◆ Extracted data

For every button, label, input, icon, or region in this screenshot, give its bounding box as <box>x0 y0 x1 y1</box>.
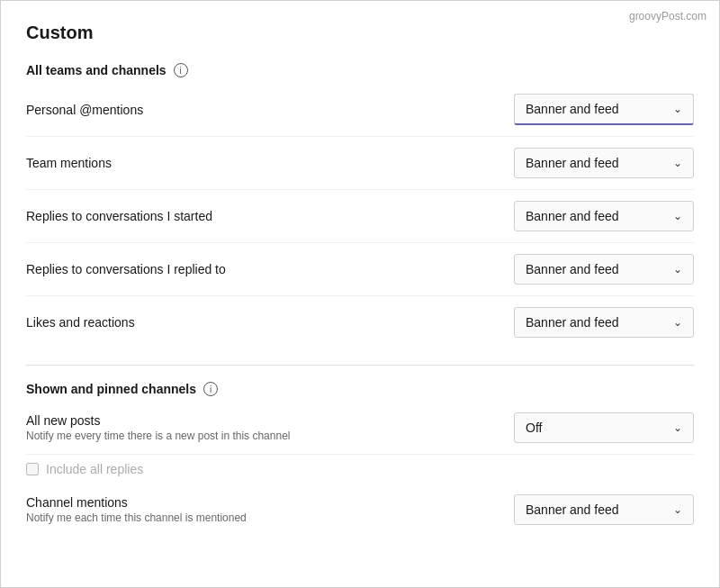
shown-pinned-info-icon[interactable]: i <box>203 382 218 396</box>
likes-reactions-label: Likes and reactions <box>26 315 514 330</box>
channel-mentions-chevron-icon: ⌄ <box>673 503 682 516</box>
replies-started-content: Replies to conversations I started <box>26 209 514 223</box>
shown-pinned-header: Shown and pinned channels i <box>26 382 694 396</box>
team-mentions-dropdown-value: Banner and feed <box>526 156 659 170</box>
replies-started-label: Replies to conversations I started <box>26 209 514 223</box>
personal-mentions-row: Personal @mentions Banner and feed ⌄ <box>26 83 694 137</box>
team-mentions-row: Team mentions Banner and feed ⌄ <box>26 137 694 190</box>
replies-replied-content: Replies to conversations I replied to <box>26 262 514 276</box>
personal-mentions-label: Personal @mentions <box>26 103 514 117</box>
replies-replied-dropdown-value: Banner and feed <box>526 262 659 276</box>
personal-mentions-content: Personal @mentions <box>26 103 514 117</box>
include-all-replies-checkbox[interactable] <box>26 463 39 475</box>
channel-mentions-content: Channel mentions Notify me each time thi… <box>26 495 514 524</box>
all-teams-title: All teams and channels <box>26 63 166 77</box>
replies-started-chevron-icon: ⌄ <box>673 210 682 222</box>
personal-mentions-dropdown-value: Banner and feed <box>526 102 659 116</box>
likes-reactions-dropdown[interactable]: Banner and feed ⌄ <box>514 307 694 338</box>
replies-replied-row: Replies to conversations I replied to Ba… <box>26 243 694 296</box>
team-mentions-label: Team mentions <box>26 156 514 170</box>
channel-mentions-row: Channel mentions Notify me each time thi… <box>26 484 694 536</box>
replies-replied-label: Replies to conversations I replied to <box>26 262 514 276</box>
personal-mentions-dropdown[interactable]: Banner and feed ⌄ <box>514 94 694 125</box>
shown-pinned-title: Shown and pinned channels <box>26 382 196 396</box>
all-new-posts-dropdown[interactable]: Off ⌄ <box>514 412 694 443</box>
page-title: Custom <box>26 23 694 43</box>
replies-started-row: Replies to conversations I started Banne… <box>26 190 694 243</box>
channel-mentions-dropdown[interactable]: Banner and feed ⌄ <box>514 494 694 525</box>
all-teams-info-icon[interactable]: i <box>174 63 188 77</box>
section-divider <box>26 365 694 366</box>
all-new-posts-content: All new posts Notify me every time there… <box>26 413 514 442</box>
shown-pinned-section: Shown and pinned channels i All new post… <box>26 382 694 536</box>
all-new-posts-row: All new posts Notify me every time there… <box>26 402 694 455</box>
personal-mentions-chevron-icon: ⌄ <box>673 103 682 115</box>
team-mentions-dropdown[interactable]: Banner and feed ⌄ <box>514 148 694 178</box>
all-new-posts-chevron-icon: ⌄ <box>673 421 682 434</box>
all-teams-section: All teams and channels i Personal @menti… <box>26 63 694 348</box>
likes-reactions-chevron-icon: ⌄ <box>673 316 682 329</box>
replies-replied-chevron-icon: ⌄ <box>673 263 682 276</box>
include-all-replies-label: Include all replies <box>46 462 143 476</box>
likes-reactions-row: Likes and reactions Banner and feed ⌄ <box>26 296 694 348</box>
channel-mentions-sublabel: Notify me each time this channel is ment… <box>26 511 514 524</box>
likes-reactions-content: Likes and reactions <box>26 315 514 330</box>
team-mentions-chevron-icon: ⌄ <box>673 157 682 169</box>
team-mentions-content: Team mentions <box>26 156 514 170</box>
channel-mentions-label: Channel mentions <box>26 495 514 510</box>
replies-started-dropdown-value: Banner and feed <box>526 209 659 223</box>
include-all-replies-row: Include all replies <box>26 455 694 484</box>
all-new-posts-sublabel: Notify me every time there is a new post… <box>26 430 514 442</box>
watermark: groovyPost.com <box>629 10 706 23</box>
channel-mentions-dropdown-value: Banner and feed <box>526 502 659 517</box>
all-new-posts-label: All new posts <box>26 413 514 428</box>
all-new-posts-dropdown-value: Off <box>526 421 659 435</box>
settings-window: groovyPost.com Custom All teams and chan… <box>0 0 720 588</box>
likes-reactions-dropdown-value: Banner and feed <box>526 315 659 330</box>
replies-replied-dropdown[interactable]: Banner and feed ⌄ <box>514 254 694 285</box>
replies-started-dropdown[interactable]: Banner and feed ⌄ <box>514 201 694 231</box>
all-teams-header: All teams and channels i <box>26 63 694 77</box>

◆ What to do
What is the number of lines in the data above that contain the word "section"? Report the figure only.

◆ Solved exercise
3